Even if their intentions could be trusted, the Taliban’s capacity to effectively rein in foreign militant groups remains in doubt. The Taliban’s ongoing crackdown against Islamic State Khorasan, which has failed to net any major figures, suggests that they may still struggle to conduct targeted operations. AQIS, in particular, has forged strong relationships with some members of the Taliban, having worked with them in operations against the U.S. military, the former Afghan government, and Islamic State Khorasan. These past ties raise questions about the Taliban’s ability to protect India’s presence in Afghanistan, which will be a top target for multiple terrorist groups.

India’s engagement comes as the international community needs new sources of leverage against the Taliban for a range of priorities—and if the Taliban are relatively responsive to India, that is good news.
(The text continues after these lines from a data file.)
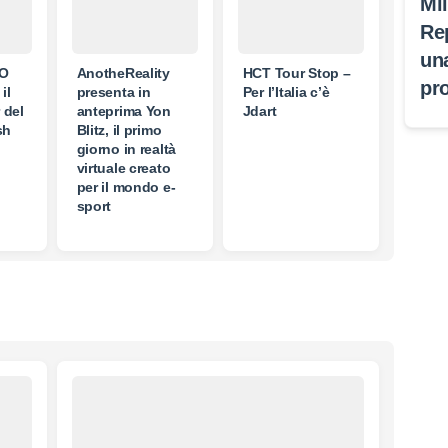
Mi
Re
un
.O
AnotheReality
HCT Tour Stop –
pr
il
presenta in
Per l’Italia c’è
r del
anteprima Yon
Jdart
sh
Blitz, il primo
giorno in realtà
virtuale creato
per il mondo e-
sport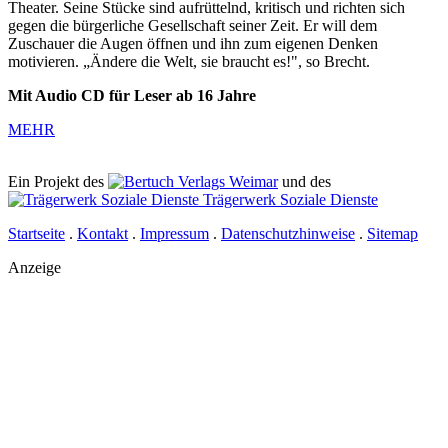
Theater. Seine Stücke sind aufrüttelnd, kritisch und richten sich
gegen die bürgerliche Gesellschaft seiner Zeit. Er will dem
Zuschauer die Augen öffnen und ihn zum eigenen Denken
motivieren. „Ändere die Welt, sie braucht es!", so Brecht.
Mit Audio CD für Leser ab 16 Jahre
MEHR
Ein Projekt des
Verlags Weimar
und des
Trägerwerk Soziale Dienste
Startseite
.
Kontakt
.
Impressum
.
Datenschutzhinweise
.
Sitemap
Anzeige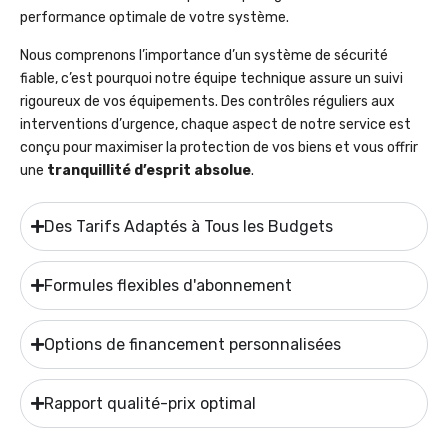
performance optimale de votre système.
Nous comprenons l’importance d’un système de sécurité
fiable, c’est pourquoi notre équipe technique assure un suivi
rigoureux de vos équipements. Des contrôles réguliers aux
interventions d’urgence, chaque aspect de notre service est
conçu pour maximiser la protection de vos biens et vous offrir
une
tranquillité d’esprit absolue
.
Des Tarifs Adaptés à Tous les Budgets
Formules flexibles d'abonnement
Options de financement personnalisées
Rapport qualité-prix optimal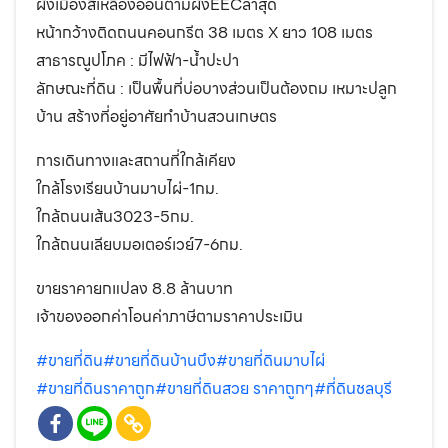
ผังเมืองสีเหลืองอ่อนตามผังEECล่าสุด
หน้ากว้างติดถนนคอนกรีต 38 เมตร X ยาว 108 เมตร
สาธารณูปโภค : มีไฟฟ้า-น้ำปะปา
ลักษณะที่ดิน : เป็นพื้นที่บ่อบางส่วนเป็นต้องถม เหมาะปลูก
บ้าน สร้างที่อยู่อาศัยทำบ้านสวนเกษตร
การเดินทางและสถานที่ใกล้เคียง
ใกล้โรงเรียนบ้านมาบไผ่-1กม.
ใกล้ถนนเส้น3023-5กม.
ใกล้ถนนเลียบมอเตอร์เวย์7-6กม.
ขายราคายกแปลง 8.8 ล้านบาท
เจ้าของออกค่าโอนค่าภาษีตามราคาประเมิน
#ขายที่ดิน
#ขายที่ดินบ้านบึง
#ขายที่ดินมาบไผ่
#ขายที่ดินราคาถูก
#ขายที่ดินสวย ราคาถูกๆ
#ที่ดินชลบุรี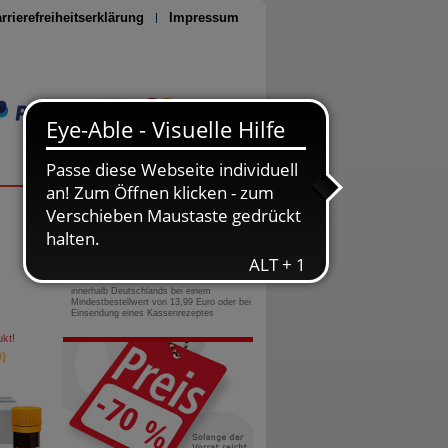
rrierefreiheitserklärung
Impressum
Seite drucken
0800-10 11 422
gebührenfreie Rufnummer
Versandkostenfrei
innerhalb Deutschlands bei einem
Mindestbestellwert von 13,99 Euro oder bei
Einsendung eines Kassenrezeptes
kt!
)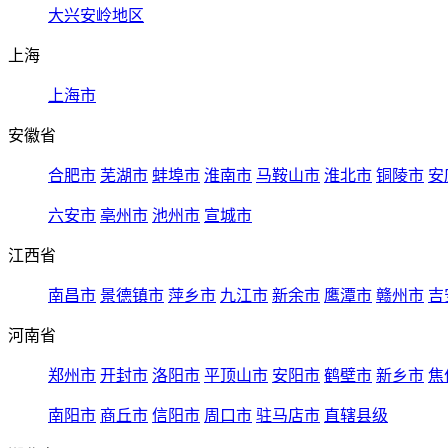
大兴安岭地区
上海
上海市
安徽省
合肥市
芜湖市
蚌埠市
淮南市
马鞍山市
淮北市
铜陵市
安
六安市
亳州市
池州市
宣城市
江西省
南昌市
景德镇市
萍乡市
九江市
新余市
鹰潭市
赣州市
吉
河南省
郑州市
开封市
洛阳市
平顶山市
安阳市
鹤壁市
新乡市
焦
南阳市
商丘市
信阳市
周口市
驻马店市
直辖县级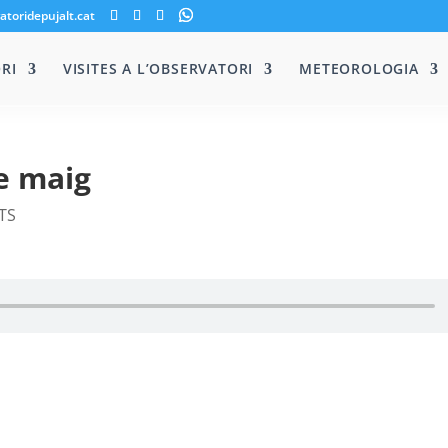
atoridepujalt.cat
RI
VISITES A L’OBSERVATORI
METEOROLOGIA
e maig
TS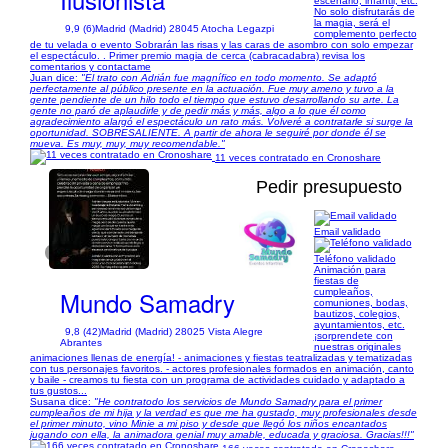
escenario, infantil, etc.
No solo disfrutarás de
la magia, será el
9,9 (6)
Madrid (Madrid) 28045 Atocha Legazpi
complemento perfecto
de tu velada o evento Sobrarán las risas y las caras de asombro con solo empezar
el espectáculo. . Primer premio magia de cerca (cabracadabra) revisa los
comentarios y contactame
Juan dice:
"El trato con Adrián fue magnífico en todo momento. Se adaptó
perfectamente al público presente en la actuación. Fue muy ameno y tuvo a la
gente pendiente de un hilo todo el tiempo que estuvo desarrollando su arte. La
gente no paró de aplaudirle y de pedir más y más, algo a lo que él como
agradecimiento alargó el espectáculo un rato más. Volveré a contratarle si surge la
oportunidad. SOBRESALIENTE. A partir de ahora le seguiré por donde él se
mueva. Es muy, muy, muy recomendable."
11 veces contratado en Cronoshare
Pedir presupuesto
Email validado
1/11
Teléfono validado
Animación para
fiestas de
Mundo Samadry
cumpleaños,
comuniones, bodas,
bautizos, colegios,
ayuntamientos, etc.
9,8 (42)
Madrid (Madrid) 28025 Vista Alegre
¡sorprendete con
Abrantes
nuestras originales
animaciones llenas de energía! - animaciones y fiestas teatralizadas y tematizadas
con tus personajes favoritos. - actores profesionales formados en animación, canto
y baile - creamos tu fiesta con un programa de actividades cuidado y adaptado a
tus gustos...
Susana dice:
"He contratodo los servicios de Mundo Samadry para el primer
cumpleaños de mi hija y la verdad es que me ha gustado, muy profesionales desde
el primer minuto, vino Minie a mi piso y desde que llegó los niños encantados
jugando con ella, la animadora genial muy amable, educada y graciosa. Gracias!!!"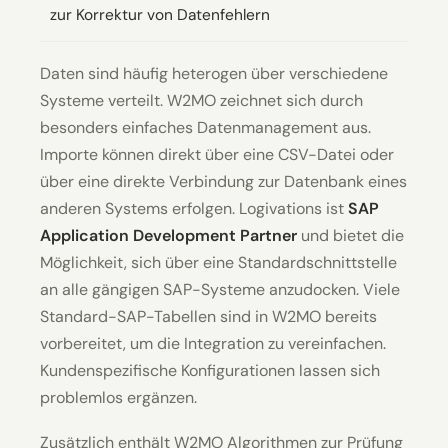
zur Korrektur von Datenfehlern
Daten sind häufig heterogen über verschiedene
Systeme verteilt. W2MO zeichnet sich durch
besonders einfaches Datenmanagement aus.
Importe können direkt über eine CSV-Datei oder
über eine direkte Verbindung zur Datenbank eines
anderen Systems erfolgen. Logivations ist
SAP
Application Development Partner
und bietet die
Möglichkeit, sich über eine Standardschnittstelle
an alle gängigen SAP-Systeme anzudocken. Viele
Standard-SAP-Tabellen sind in W2MO bereits
vorbereitet, um die Integration zu vereinfachen.
Kundenspezifische Konfigurationen lassen sich
problemlos ergänzen.
Zusätzlich enthält W2MO Algorithmen zur Prüfung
In addition, if India could really broker a counterterrorism pact with the Taliban against the Taliban’s allies, it would be a significant positive step that could provide a channel for the United States to exert pressure on the Taliban against groups of concern to Washington. But India’s reentry into Kabul also exposes it to massive new security risks, both in terms of direct attacks on its interests in Afghanistan and in the potential of complicating deep Indian-Pakistani security competition in Afghanistan. The United States should coordinate with India to maximize the counterterrorism benefits of India’s engagement while managing the risks of regional tensions—which could detract from the pressing Indo-Pacific security agenda.